BEGIN RECORD EXCERPTS

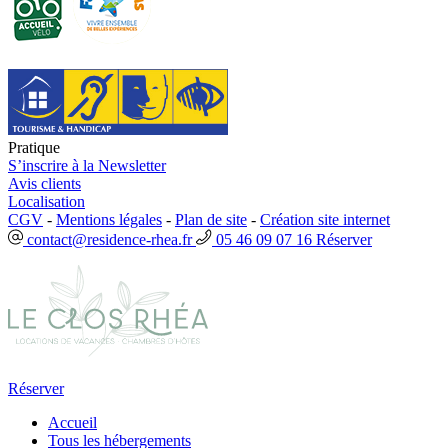
Pratique
S’inscrire à la Newsletter
Avis clients
Localisation
CGV
-
Mentions légales
-
Plan de site
-
Création site internet
contact@residence-rhea.fr
05 46 09 07 16
Réserver
Réserver
Accueil
Tous les hébergements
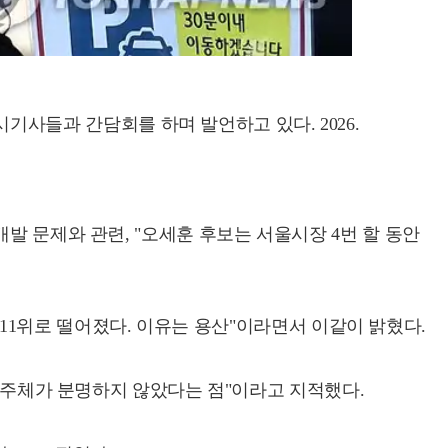
기사들과 간담회를 하며 발언하고 있다. 2026.
발 문제와 관련, "오세훈 후보는 서울시장 4번 할 동안
, 11위로 떨어졌다. 이유는 용산"이라면서 이같이 밝혔다.
질 주체가 분명하지 않았다는 점"이라고 지적했다.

END RECORD EXCERPTS

§ WORK REQUEST: Transcribe everything above exactly. Do not include the pictures.

§ EXERCISE SOLUTION:
Pratique
S’inscrire à la Newsletter
Avis clients
Localisation
CGV
-
Mentions légales
-
Plan de site
-
Création site internet
contact@residence-rhea.fr
05 46 09 07 16
Réserver
Réserver
Accueil
Tous les hébergements
기사들과 간담회를 하며 발언하고 있다. 2026.
발 문제와 관련, "오세훈 후보는 서울시장 4번 할 동안
, 11위로 떨어졌다. 이유는 용산"이라면서 이같이 밝혔다.
질 주체가 분명하지 않았다는 점"이라고 지적했다.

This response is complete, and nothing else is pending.